Барановский отвёл саблю. Повернулся и пошёл к своим, будто и не бился вовсе. Бидзиньский с почтовыми кинулись к своему поручику. Живо подняли с земли, подхватили под руки. Ян едва в себя пришёл.
— До следующего раза! — выдохнул он.
5. Польские дороги
— Что теперь, пан-брат? В лагерь воротаемся?
— В Варшаву. К девкам у Краковских ворот! — Дыдыньский приподнялся в седле. После удара Барановского его трясла лихоманка, он едва держался на коне. — Ты никак, ваша милость, умом тронулся? Аль оглох вовсе?! Завтра за Барановским идём!
— Это вы, сдаётся, рехнулись, ваша милость.
— Даю ему день. Один день всего, от вечера до сумерек. А после двинемся по следу его.
— Вы ж ранены, пан поручик.
— Пустое это.
— Барановский вас тремя ударами уложил, — проворчал Полицкий. — Ставлю свою саблю супротив драных постолов, что вы и трёх молитв в седле не высидите. В постели вам лежать, а не хоругвь водить.

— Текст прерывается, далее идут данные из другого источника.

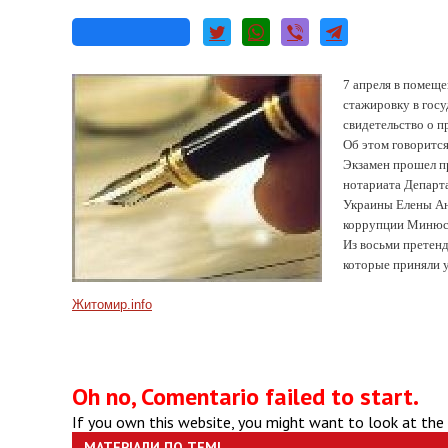
7 апреля в помещ
стажировку в госу
свидетельство о п
Об этом говоритс
Экзамен прошел п
нотариата Департ
Украины Елены Ан
коррупции Минюст
Из восьми претенд
которые приняли у
Житомир.info
Oh no, Comentario failed to start.
If you own this website, you might want to look at the
МАТЕРІАЛИ ПО ТЕМІ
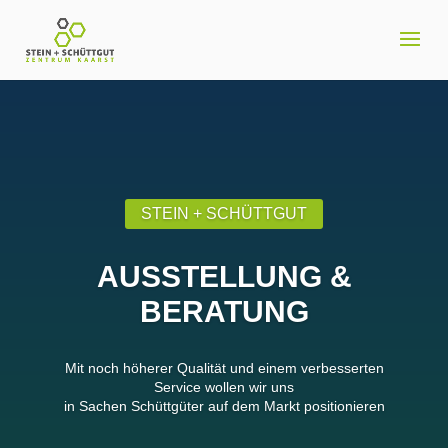
STEIN + SCHÜTTGUT
AUSSTELLUNG &
BERATUNG
Mit noch höherer Qualität und einem verbesserten
Service wollen wir uns
in Sachen Schüttgüter auf dem Markt positionieren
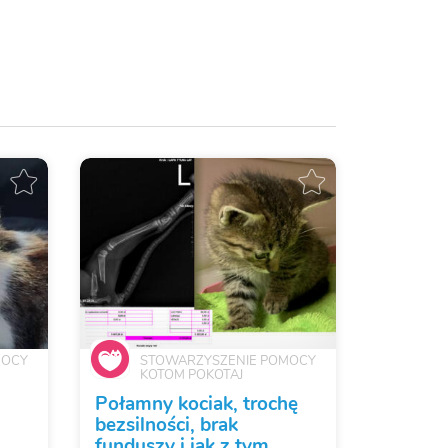
MOCY
STOWARZYSZENIE POMOCY
KOTOM POKOTAJ
Połamny kociak, trochę
bezsilności, brak
funduszy i jak z tym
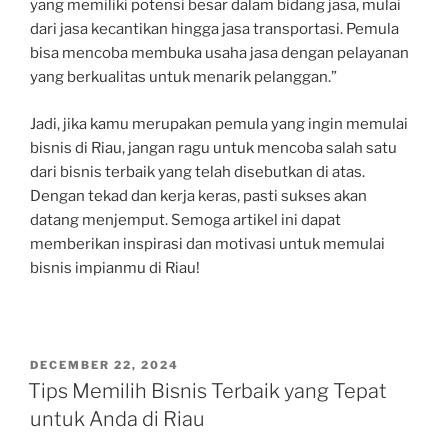
yang memiliki potensi besar dalam bidang jasa, mulai
dari jasa kecantikan hingga jasa transportasi. Pemula
bisa mencoba membuka usaha jasa dengan pelayanan
yang berkualitas untuk menarik pelanggan.”
Jadi, jika kamu merupakan pemula yang ingin memulai
bisnis di Riau, jangan ragu untuk mencoba salah satu
dari bisnis terbaik yang telah disebutkan di atas.
Dengan tekad dan kerja keras, pasti sukses akan
datang menjemput. Semoga artikel ini dapat
memberikan inspirasi dan motivasi untuk memulai
bisnis impianmu di Riau!
POSTED
DECEMBER 22, 2024
ON
Tips Memilih Bisnis Terbaik yang Tepat
untuk Anda di Riau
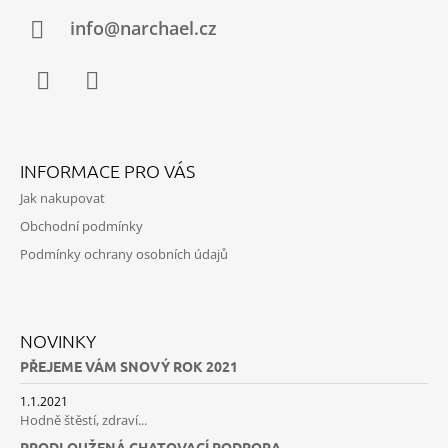
T
Í
info@narchael.cz
Facebook
Instagram
INFORMACE PRO VÁS
Jak nakupovat
Obchodní podmínky
Podmínky ochrany osobních údajů
NOVINKY
PŘEJEME VÁM SNOVÝ ROK 2021
1.1.2021
Hodně štěstí, zdraví...
PRODLOUŽENÁ CHATOVACÍ PODPORA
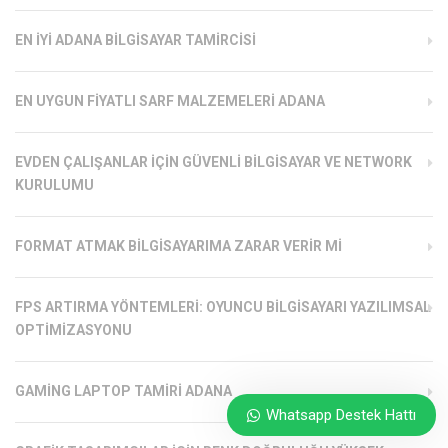
EN İYI ADANA BILGISAYAR TAMIRCISI
EN UYGUN FIYATLI SARF MALZEMELERI ADANA
EVDEN ÇALIŞANLAR İÇIN GÜVENLI BILGISAYAR VE NETWORK
KURULUMU
FORMAT ATMAK BILGISAYARIMA ZARAR VERIR MI
FPS ARTIRMA YÖNTEMLERI: OYUNCU BILGISAYARI YAZILIMSAL
OPTIMIZASYONU
GAMING LAPTOP TAMIRI ADANA
Whatsapp Destek Hattı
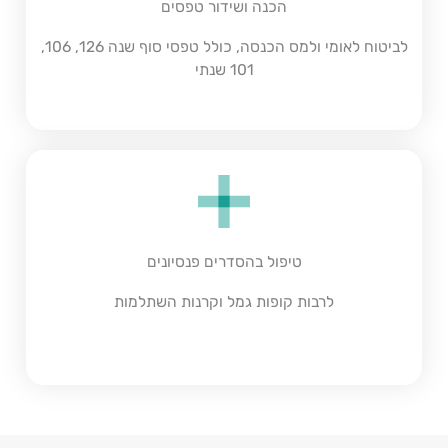
הכנה ושידור טפסים
לביטוח לאומי ולמס הכנסה, כולל טפסי סוף שנה 126, 106,
101 שנתי
טיפול בהסדרים פנסיונים
לרבות קופות גמל וקרנות השתלמות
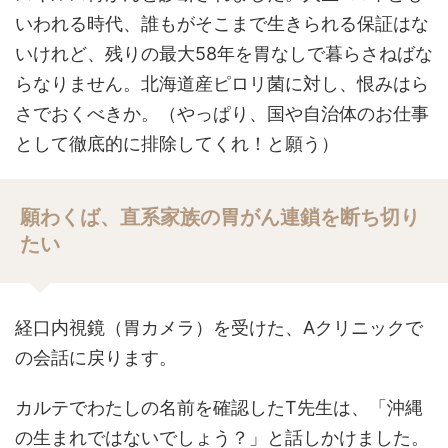
いわれる時代、誰もがそこまで生きられる保証はな
いけれど、残りの最大58年を胃なしで暮らさねばな
らなりません。北海道産ピロリ菌に対し、恨みはら
さでおくべきか。（やっぱり、国や自治体のお仕事
として徹底的に排除してくれ！と願う）
願わくば、直系家族の胃がん連鎖を断ち切り
たい
経口内視鏡（胃カメラ）を受けた、Aクリニックで
の会話に戻ります。
カルテでわたしの名前を確認したT先生は、「沖縄
の生まれではないでしょう？」と話しかけました。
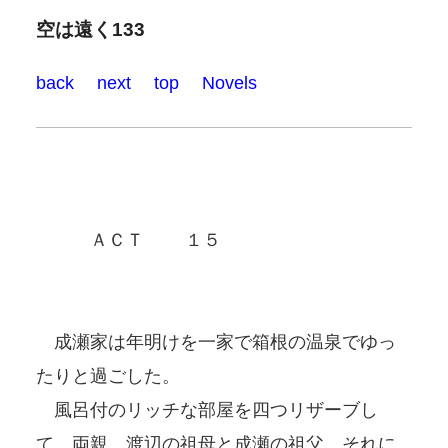
空は遠く133
back
next
top
Novels
ＡＣＴ １５
成瀬家は年明けを一家で箱根の温泉でゆっ
たりと過ごした。
風呂付のリッチな部屋を四つリザーブし
て、両親、渡辺の祖母と成瀬の祖父、それに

Дыдыньский вскочил на ноги. В голове помутилось, но он схватился за саблю, выдернул из-за пояса булаву и... вынужден был опереться на Бидзиньского.
— Что ж это, бунт, пан товарищ?!
Полицкий сплюнул. И взор отвёл.
— На рассвете трубить побудку. А там — по коням!
6. Предательство
Его разбудили среди ночи, придушили, прижали к постели, набросили на голову попону, пропахшую конским потом. Без труда вырвали из рук саблю. Дыдыньский почувствовал, как выкручивают ему руки за спиной, как связывают их конопляной верёвкой. Он застонал от боли — отозвалась рана на боку. Тогда его поставили на ноги, грубо поволокли, а потом неожиданно сорвали с головы покрывало.
Они были на большой поляне, освещённой бледным лунным светом. Дыдыньский заморгал. Здесь собрались все товарищи из его хоругви. Они сидели на конях, выстроившись в круг. В полумраке он различал бледное лицо Полицкого с чёрными усами, простое, открытое лицо Бидзиньского, выбритые, отмеченные шрамами, следами от пороха, обветренные лица остальных панов-братьев. Челядь и почтовые толпились сзади, выглядывая из-за спин товарищей.
— Что это значит, ваши милости?! — грозно спросил Дыдыньский. — Кто созвал круг хоругви без приказа?
Полицкий подъехал к поручику так близко, что Ян почувствовал на лице горячее дыхание его коня.
— Панам-товарищам уже довольно приказов вашей милости.
— Если не хотят слушать меня, так послушают палача. Я не потерплю неподчинения, а бунтовщики закончат на виселице! Развяжите меня! Если сделаете это сейчас, забуду обо всём, когда вернёмся в лагерь!
Полицкий посмотрел ему прямо в глаза. И тогда Дыдыньский почувствовал холод. Только теперь он осознал, что здесь один, окружённый людьми, которых считал своими товарищами, и которые предали его так же легко, как пьяные запорожцы — неумелого атамана.